L’exposition du Musée du Luxembourg présente « une facette de Rubens mal connue- ce qui peut étonner puisqu’il compte parmi les plus grands peintres baroques et parmi les rares artistes officiels dans différentes cours d’Europe (…). Montée au Luxembourg, elle se concentre logiquement autour de la princesse italienne qui fut la fille, la sœur, la mère, la belle-mère de nombres de princes et de rois de l’époque » explique Dominique Jacquot, commissaire de l’exposition. Souvenons-nous que Marie de Médicis (1573-1642) fera construire, à partir de 1612, le palais du Luxembourg. Elle commandera à Rubens un ensemble de vingt-quatre toiles au service de sa gloire mêlant figures allégoriques et élément biographiques (nous reviendrons plus loin sur cet ensemble, aujourd’hui conservé au Louvre).

Avant d’entrer dans l’exposition elle-même, un arbre généalogique place Marie de Médicis au cœur des cours régnantes de l’époque : son ascendance la relie tant aux Gonzague, aux Habsbourg qu’aux Bourbon. Nous retrouverons des éléments simplifiés de cette généalogie à l’entrée de la plupart des salles. De même, une carte murale indique les déplacements et voyages faits pas le peintre dans « une Europe belliqueuse où les alliances entre familles dominantes se font et se défont. Cette Europe, Rubens la sillonne, très jeune, de cour en cour, recommandé auprès des uns en Italie, mandaté par les autres en Espagne, adoubé aussi bien par la maison d’Angleterre que par la famille de Habsbourg, se nourrissant un peu plus à chaque séjour des modèles qu’il découvre dans les collections des grands monarques de son temps. » (Sylvie Hubac, in préface du catalogue de l’exposition).

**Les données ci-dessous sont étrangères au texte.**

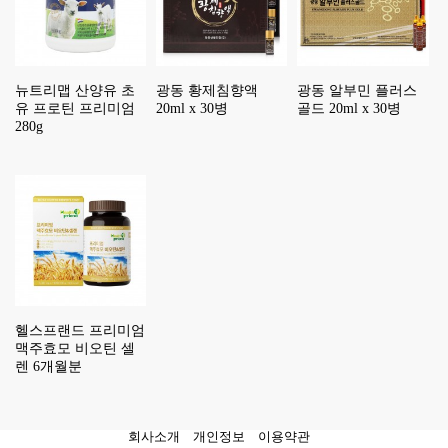
뉴트리맵 산양유 초
광동 황제침향액
광동 알부민 플러스
유 프로틴 프리미엄
20ml x 30병
골드 20ml x 30병
280g
헬스프랜드 프리미엄
맥주효모 비오틴 셀
렌 6개월분
회사소개
개인정보
이용약관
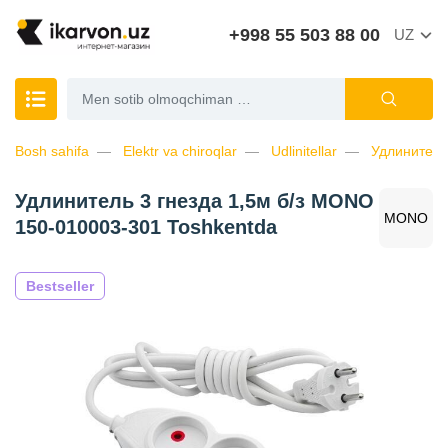
+998 55 503 88 00
UZ
Bosh sahifa
Elektr va chiroqlar
Udlinitellar
Удлинитель
Удлинитель 3 гнезда 1,5м б/з MONO
MONO
150-010003-301 Toshkentda
Bestseller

La première salle nous convie à découvrir « Un peintre et ses légendes ». Sont exposées ici deux huiles sur toile ayant trait au même sujet, toutes deux datant de la première moitié du XIXème siècle : « Marie de Médicis entourée de ses dames d’honneur pose devant Rubens » (1817) de Mathieu-Ignace van Brée (1773-1839) ainsi que « Marie de Médicis visitant l’atelier de Rubens » (1839) de Claudius Jacquand (1803-1878). Dans le premier tableau, la reine, assise, montre, à son fils Gaston, l’ébauche proposée par l’artiste pour l’une des vingt-quatre toiles du cycle qui lui est consacré ; ici la naissance du dauphin. Le second tableau évoque la même scène à quelques différences près : l’artiste, assisté de son élève, Antoon Van Dyck (1599-1641) semble expliquer à la reine la composition de sa toile ; la souveraine, effrayée à la vue de son défunt mari, esquisse un geste de recul ! Admirons également une tapisserie de haute lisse (tissée dans les années 1830/38) due à la Manufacture des Gobelins, « Tenture de L’Histoire de Marie de Médicis d’après Pierre Paul Rubens » représentant le « Mariage de Marie de Médicis ».

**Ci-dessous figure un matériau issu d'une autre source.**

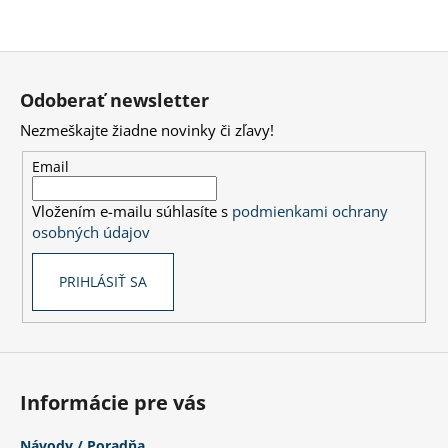
Z
á
Odoberať newsletter
p
Nezmeškajte žiadne novinky či zľavy!
ä
t
Email
i
Vložením e-mailu súhlasíte s
podmienkami ochrany
e
osobných údajov
PRIHLÁSIŤ SA
Informácie pre vás
Návody / Poradňa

La seconde salle (fond bleu turquoise) évoque « L’expérience italienne » de l’artiste. Contrairement à ses collègues ou ses rivaux, Rubens n’est pas issu d’une lignée de peintre : il naît dans une famille aisée puisque son père est juriste. Il bénéficie d’une éducation humaniste et servira comme page auprès d’une grande dame flamande. Deux atouts lui permettant d’acquérir l’aisance nécessaire pour côtoyer les grands personnages de son temps.

Rubens part en Italie parfaire sa formation. Il y séjourne de 1600 à 1608 hormis un voyage en Espagne, en 1603, pour une mission diplomatique. Durant ce séjour italien et sa parenthèse espagnole, il se familiarisera avec les œuvres de Raphaël (1483-1520), du Caravage (1573-1610) ou encore du Titien (v.1490-1576) pour qui il a une vive admiration. Ainsi en est-il de la copie du « Portrait d’Isabelle d’Este », exposée ici, qu’il peignit en 1600/01. Le duc de Mantoue, Vincent de Gonzague (1562-1612), ne tarde pas à l’appeler auprès de lui. Admirons deux portraits de Ferdinand de Gonzague (1587-1626) : le premier (v.1602/03) le montre vêtu de l’habit noir et blanc de l’ordre de Malte, tenant un livre. Il est de trois-quarts. Remarquons la carnation presque translucide du jeune homme qui nous regarde alors que dans le second portrait (v.1604/05) il a les yeux baissés. Le rouge de la nappe pour l’un et celui du rideau de l’arrière-plan pour l’autre représentent la seule touche de couleur. Une huile sur toile (1600/01) présente la fille du duc Vincent Ier : « Portrait d’Eléonore de Gonzague, impératrice, à l’âge de 2 ans, à mi genoux ». Ayant peu d’égard pour les proportions, l’intensité du regard et la gravité de l’expression ne sont pas ceux d’une petite fille qui porte déjà les attributs de sa future majesté. A côté, un tableau de Frans II Pourbus le Jeune (1569-1622) qui séjourne lui-aussi à la cour : « Marguerite de Gonzague, princesse de Mantoue » (1606). Son vêtement d’apparat aux tonalités brunes et or, orné de motifs floraux rouge et bleu, la délicatesse et la richesse de la dentelle de sa fraise, la richesse de ses bijoux concourent au port altier de la princesse !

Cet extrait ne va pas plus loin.